We have a table that records stoppages on waterways. Any one stoppage can exist across more than one waterway. We would also need at some point in the future to be able to query a waterway and find all the stoppages on that waterway.

Suggestions:
I have suggested that we store the waterway ids in a separate intermediate table which will record each stoppage against a waterway id. Two columns would exists: waterway_id and stoppage_id. So, if a stoppage is applied to three waterways then three records are created in the intermendiate table for the one stoppage [one to many]. Indexes can then be created on both fields in the intermediate table to aid searching.

The other developer has suggested storing the waterway ids as a csv string in a varchar column and then iterating over that column to find the relationships of waterways to a stoppage. An Index would be applied over the waterways column to help speed the searching.


My concern is that I would rather SQL do the work than php. For me, I think the query will be slowed by having to search through the csv values for each column rather than just searching over a column that will only contain one value, this may however be incorrect and so I would appreciate any feedback on which is more appropriate or a.n.other solution.


TIA

Posted: Fri Aug 20, 2004 8:04 am
by hawleyjr
Your solution is the better way to handle this. You need to think reusability. What if another non-php application needs to get to your data...? Do you expect them to know that they have to loop through data to get a result? Option one is much more of a standard. Google [google]normalization[/google].

Posted: Fri Aug 20, 2004 10:57 am
by lostboy
gotta agree with hawley. its easier to query for a particular point as well as a group...

Posted: Sun Aug 22, 2004 12:05 pm
by McGruff
I'd always go with the properly normalised db first. Consider denormalising later if you really do have performance issues.

http://www.oreilly.com/catalog/javadtab ... r/ch02.pdf

Posted: Sun Aug 22, 2004 12:09 pm
by hawleyjr
McGruff wrote:Consider denormalising later if you really do have performance issues.
Do you really think there are performance issues using normalization? It may take more effort from the database to query but I've never experienced any lag time using multiple many to many relational tables.

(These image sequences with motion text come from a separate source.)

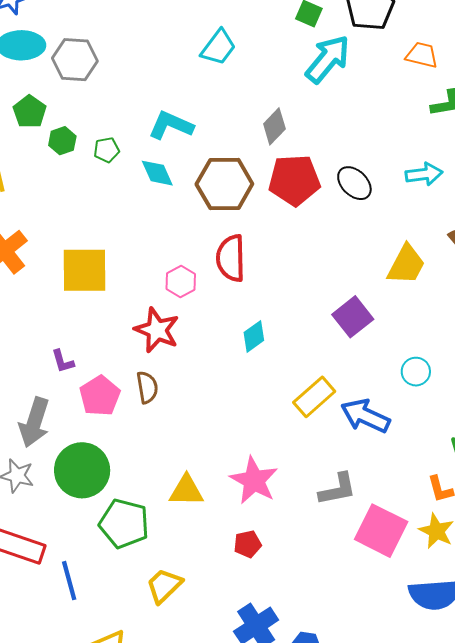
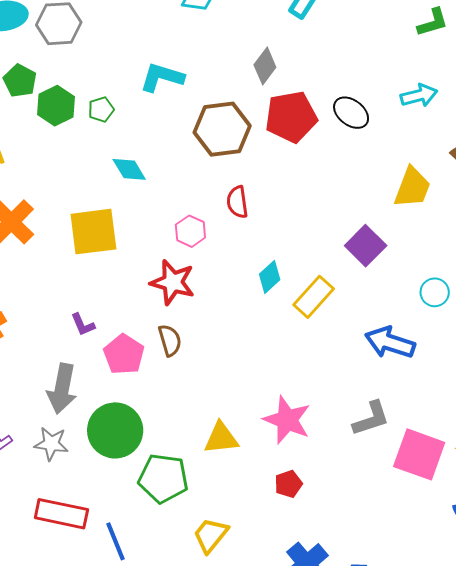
green hexagon: (62, 141) -> (56, 106), size x1.4
cyan diamond: (157, 173) -> (129, 169), moved
red semicircle: (231, 258) -> (237, 202), size x0.7
yellow rectangle: (314, 397) -> (314, 297), moved

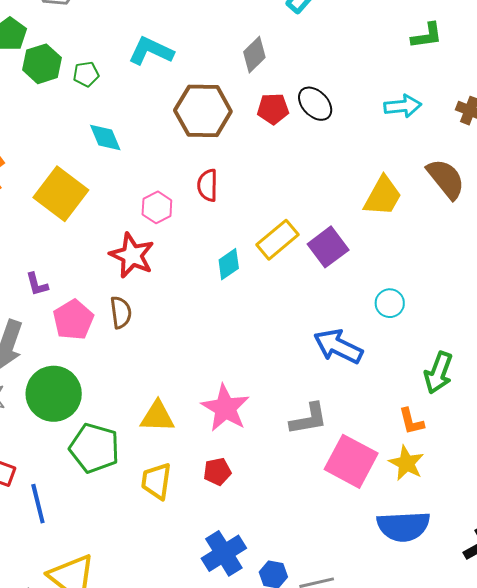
black ellipse: (351, 113) -> (315, 104), moved
red pentagon: (291, 117) -> (273, 109), size x0.6
yellow square: (93, 232) -> (61, 194), turned 36
yellow rectangle: (314, 297) -> (278, 240), moved
yellow trapezoid: (211, 535) -> (156, 481), moved, turned -39

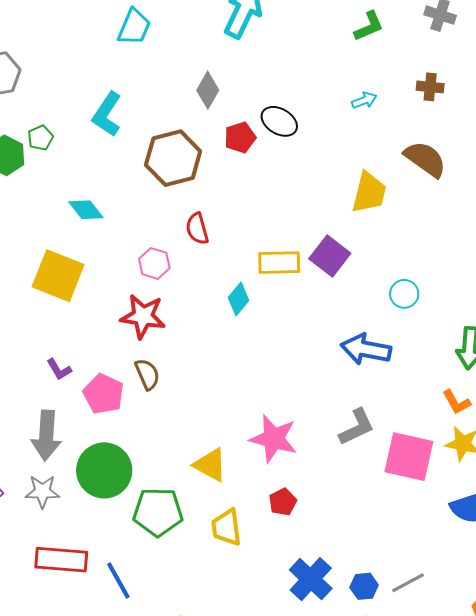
cyan L-shape: (151, 51) -> (107, 114), turned -66
green pentagon: (86, 74) -> (40, 138), moved
cyan arrow: (403, 106) -> (364, 100), size x0.7
yellow rectangle: (278, 240) -> (279, 263), turned 54
yellow triangle: (157, 417) -> (210, 465), turned 42

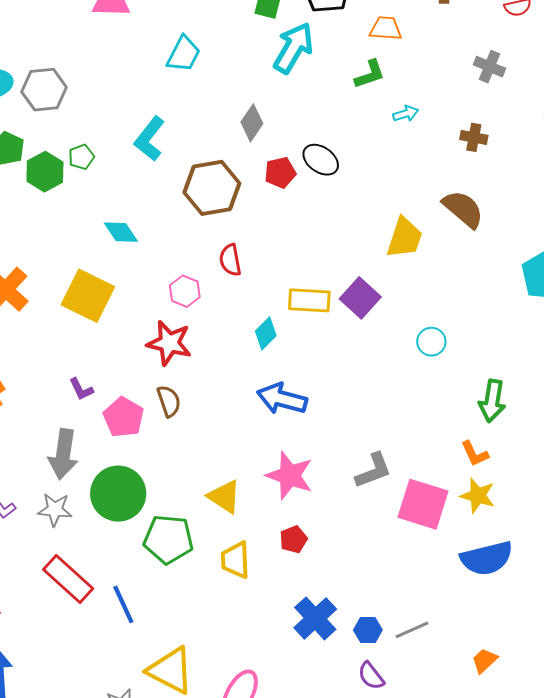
green L-shape: (369, 26) -> (370, 74), moved
cyan arrow: (364, 100) -> (406, 114), moved
blue arrow: (366, 349) -> (282, 399), moved
red rectangle: (61, 560) -> (68, 579), turned 33

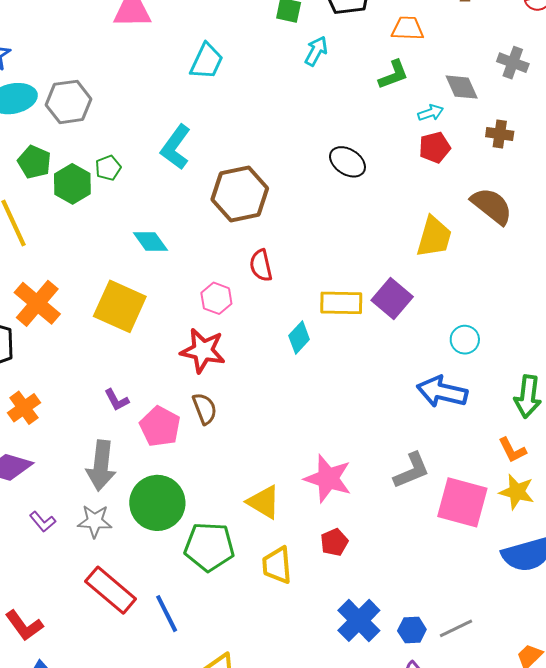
cyan arrow: (293, 48) -> (316, 51), size x0.6
gray diamond: (252, 123) -> (462, 87), moved, turned -57
red pentagon: (280, 173) -> (435, 147), moved
blue arrow: (282, 399) -> (442, 392), moved

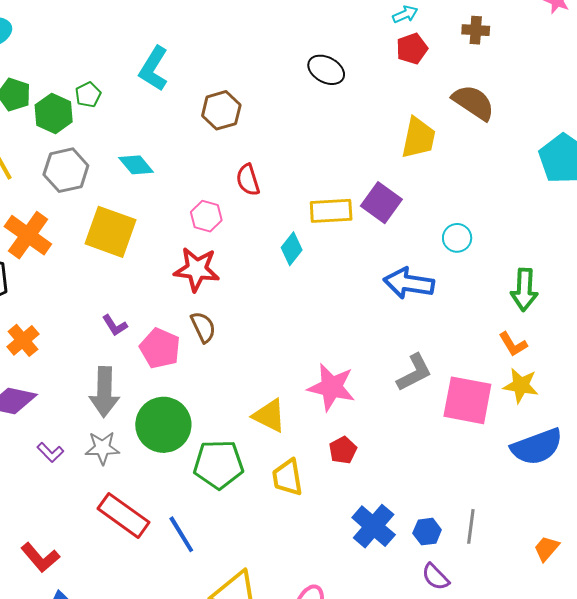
gray hexagon: (69, 102) -> (66, 170), moved
brown hexagon: (240, 194) -> (221, 110), size x0.7
blue arrow: (442, 392) -> (409, 283), moved
gray line: (456, 628) -> (471, 526), turned -52

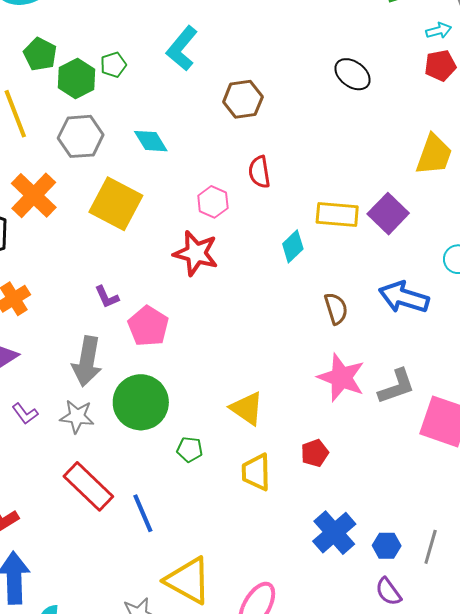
brown semicircle: (203, 327) -> (336, 309), moved
pink star: (332, 387) -> (341, 377), moved
green pentagon: (219, 464) -> (190, 449), size x0.5

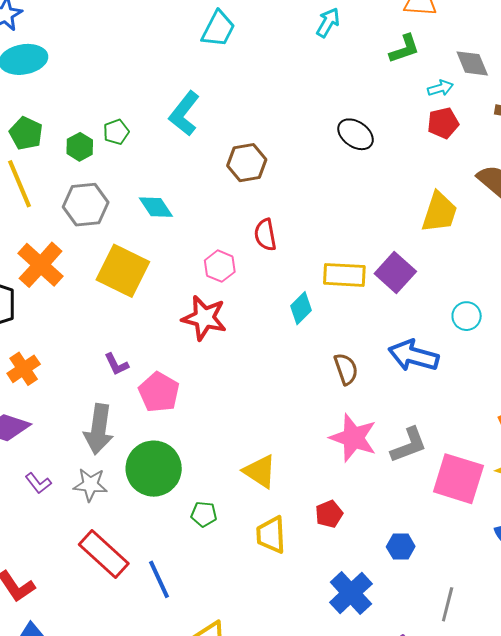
green pentagon: (40, 54) -> (26, 133), moved
green hexagon: (77, 79) -> (80, 147), size x0.7
blue hexagon: (387, 546) -> (401, 547), moved

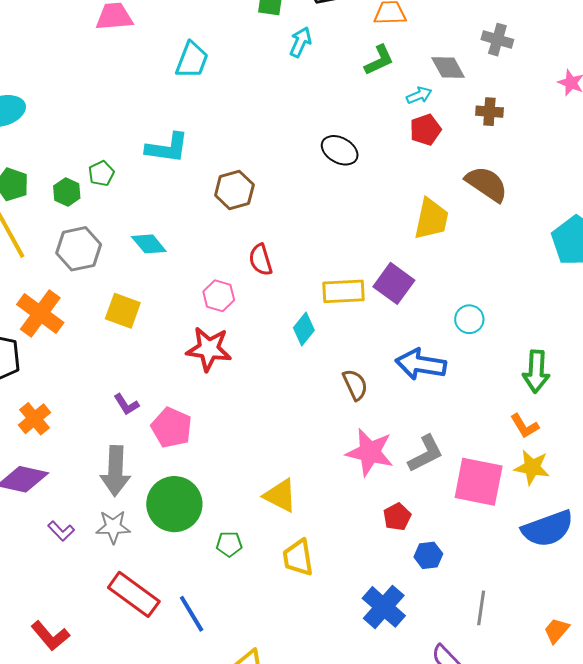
cyan L-shape: (184, 114) -> (167, 148), turned -114
yellow square: (123, 271) -> (123, 311), size x0.7
red pentagon: (329, 514) -> (397, 517), moved

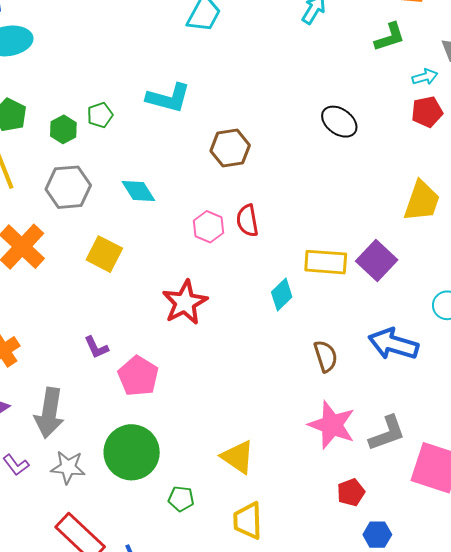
pink hexagon: (219, 296) -> (209, 227), moved
red star: (209, 349) -> (185, 303), turned 30
gray arrow: (116, 471) -> (49, 413), moved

Posted: Sun Aug 22, 2004 12:16 pm
by McGruff
If I remember rightly, the phpBB table structure is denormalised to make certain queries more efficient by reducing the number of JOINS. Don't quote me though.

I agree you shouldn't be scared to use JOINS. Only denormalise if there really is a good reason to do so. A properly normalised database is much more flexible during development or if you make changes to the app later on.